2018 Fiscal Year Annual Research Report
Search for hadronic origin emission from relativistic jets explored by multi-messenger approach
Project/Area Number |
18K03665
|
Research Institution | Konan University |
Principal Investigator |
林田 将明 甲南大学, 理工学部, 特別研究員 (60705177)
|
Co-Investigator(Kenkyū-buntansha) |
浅野 勝晃 東京大学, 宇宙線研究所, 准教授 (80399279)
間瀬 圭一 千葉大学, 大学院理学研究院, 助教 (80400810)
|
Project Period (FY) |
2018-04-01 – 2019-03-31
|
Keywords | 相対論的ジェット / ブレーザー / 宇宙線起源 / 高エネルギーガンマ線 / 高エネルギーニュートリノ / マルチメッセンジャー観測 |
Outline of Annual Research Achievements |
南極の氷を巨大検出器とするIceCube実験は、宇宙からの超高エネルギー(>100 TeV)ニュートリノを有意に100近い候補事象を観測していたが、その起源天体の同定が大きな課題であった。2018年7月、相対論的ジェットを持つ活動銀河核ブレーザー天体TXS0506+056が、IceCubeにより観測された高エネルギーニュートリノ事象IceCube170922Aの起源天体であることを強く示唆する結果を遂にScience誌に発表した。これは、TXS0506+056がガンマ線にて通常の約6倍明るくなっていた時に同期してニュートリノIceCube170922Aが検出された結果であり、研究代表者は特にフェルミ衛星によるガンマ線観測のデータ解析に貢献した。

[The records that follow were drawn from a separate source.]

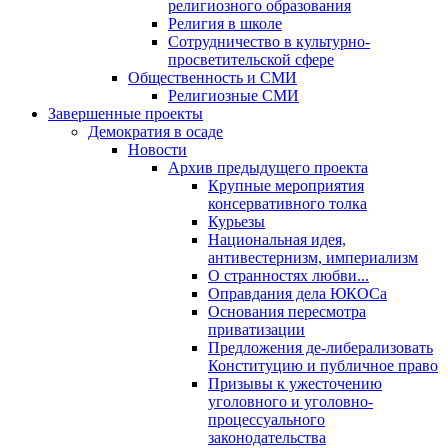
религиозного образования
Религия в школе
Сотрудничество в культурно-
просветительской сфере
Общественность и СМИ
Религиозные СМИ
Завершенные проекты
Демократия в осаде
Новости
Архив предыдущего проекта
Крупные мероприятия
консервативного толка
Курьезы
Национальная идея,
антивестернизм, империализм
О странностях любви...
Оправдания дела ЮКОСа
Основания пересмотра
приватизации
Предложения де-либерализовать
Конституцию и публичное право
Призывы к ужесточению
уголовного и уголовно-
процессуального
законодательства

ここで、この天体のガンマ線フレアと本ニュートリノ事象検出とが偶然同時に起こる事象は約3シグマ(post-trial)で棄却できることを統計的に示した。さらにTXS0506+056からは同時期に100 GeV以上のガンマ線も検出された。これらの結果から銀河系外の宇宙線起源天体候補を同定したことを示唆する初の観測的証拠となった。また本結果を受け、ブレーザーTXS0506+056と同種の性質を持ち陽子起源天体となりうるブレーザー(BL Lac)天体を選定しリストを作成した。 放射モデルに関して、従来の研究にて、ブレーザー3C279のフレア現象の観測結果を乱流による統計加速(フェルミ二次加速) に基づいて高エネルギー粒子の分布を決定する放射モデルにて説明することに成功したが、その放射モデルを発展させ、代表的な5つのブレーザーの多波長観測結果に適応した。これら全ての天体の多波長スペクトルの観測結果を無矛盾に再現でき、乱流加速に基づいた放射モデルが、より一般的にブレーザーの観測結果を説明可能なことを論文にて発表した。